The mean vector and covariance matrix of \(\mY = \mA\mX\) are

$$\vmu_Y = \mA\vmu_X, \qquad \mSigma_Y = \mA\mSigma_X\mA^T.$$

Proof. We first show the mean. Consider the \(n\)th element of \(\mY\):

$$\begin{aligned} \E[Y_n] = \E\left[\sum_{k=1}^N a_{nk}X_k\right] = \sum_{k=1}^N a_{nk} \E[X_k]. \end{aligned}$$

Therefore,

$$\begin{aligned} \vmu_Y = \begin{bmatrix} \E[Y_1]\\ \E[Y_2]\\ \vdots\\ \E[Y_N] \end{bmatrix} &= \begin{bmatrix} \sum_{k=1}^N a_{1k} \E[X_k]\\ \sum_{k=1}^N a_{2k} \E[X_k]\\ \vdots\\ \sum_{k=1}^N a_{Nk} \E[X_k] \end{bmatrix}\\ &= \begin{bmatrix} a_{11} & a_{12} & \cdots & a_{1N}\\ a_{21} & a_{22} & \cdots & a_{2N}\\ \vdots & \vdots & \ddots & \vdots \\ a_{N1} & a_{N2} & \cdots & a_{NN} \end{bmatrix} \begin{bmatrix} \E[X_1]\\ \E[X_2]\\ \vdots\\ \E[X_N] \end{bmatrix} = \mA\vmu_X. \end{aligned}$$

The covariance matrix follows from the fact that

$$\begin{aligned} \mSigma_Y &= \E[(\mY-\vmu_Y)(\mY-\vmu_Y)^T] \\ &= \E[(\mA\mX - \mA\vmu_X)(\mA\mX - \mA\vmu_X)^T]\\ &= \E[\mA(\mX - \vmu_X)(\mX - \vmu_X)^T\mA^T]\\ &= \mA\E[(\mX - \vmu_X)(\mX - \vmu_X)^T]\mA^T \\ &= \mA\mSigma_X\mA^T. \end{aligned}$$

What if we shift the random vector by defining \(\mY = \mX + \vb\)? We state the following result without proof (try proving it as an exercise).

Theorem 5.15

The mean vector and covariance matrix of \(\mY = \mX + \vb\) are

$$\vmu_Y = \vmu_X + \vb, \qquad \mSigma_Y = \mSigma_X.$$

For a Gaussian random vector, the linear transformations either shift the Gaussian or rotate the Gaussian, as shown in Figure 5.16:

Figure 5.16
Figure 5.16. Transforming a Gaussian. [Left] Translation by a vector \(\vb\). [Right] Rotation and scaling by a matrix \(\mA\).
How to rotate, scale, and translate a Gaussian random variable
  • sep0ex
  • We rotate and scale a Gaussian by \(\mY = \mA\mX\).
  • We translate a Gaussian by \(\mY = \mX + \vb\).

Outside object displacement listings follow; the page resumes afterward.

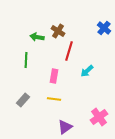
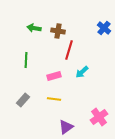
brown cross: rotated 24 degrees counterclockwise
green arrow: moved 3 px left, 9 px up
red line: moved 1 px up
cyan arrow: moved 5 px left, 1 px down
pink rectangle: rotated 64 degrees clockwise
purple triangle: moved 1 px right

5.7.2Eigenvalues and eigenvectors

As our next step, we need to understand eigendecomposition. You can easily find relevant background in any undergraduate linear algebra textbook. Here we provide a summary for completeness.

When applying a matrix \(\mA\) to a vector \(\vx\), a typical engineering question is: what \(\vx\) would be invariant to \(\mA\)? Or in other words, for what \(\vx\) can we make sure that \(\mA \vx = \lambda \vx\), for some scalar \(\lambda\)? If we can find such a vector \(\vx\), we say that \(\vx\) is the eigenvector of \(\mA\). Eigenvectors are useful for seeking principal components of datasets or finding efficient signal representations. They are defined as follows:

Definition 5.23

Given a square matrix \(\mA \in \R^{N \times N}\), the vector \(\vu \in \R^N\) (with \(\vu \not= \vzero\)) is called the eigenvector of \(\mA\) if

$$\mA \vu = \lambda \vu,$$

for some \(\lambda \in \R\). The scalar \(\lambda\) is called the eigenvalue associated with \(\vu\).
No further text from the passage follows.